INSTRUCTIONS TO FOLLOW: Search the listing for the word "with". Copy every line where it is found.
=== MATERIAL SUPPLIED ===
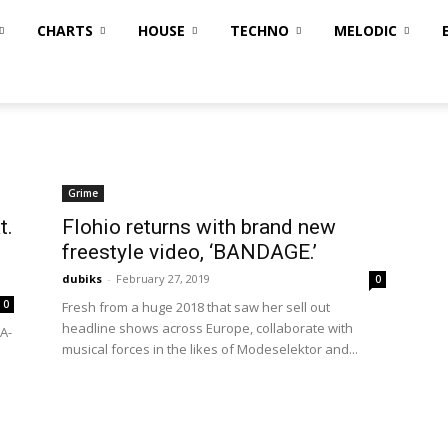
CHARTS
HOUSE
TECHNO
MELODIC
Grime
t.
Flohio returns with brand new
freestyle video, ‘BANDAGE.’
dubiks
-
February 27, 2019
0
0
Fresh from a huge 2018 that saw her sell out
headline shows across Europe, collaborate with
A-
musical forces in the likes of Modeselektor and...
===
EXERCISE RESULT:
Flohio returns with brand new
headline shows across Europe, collaborate with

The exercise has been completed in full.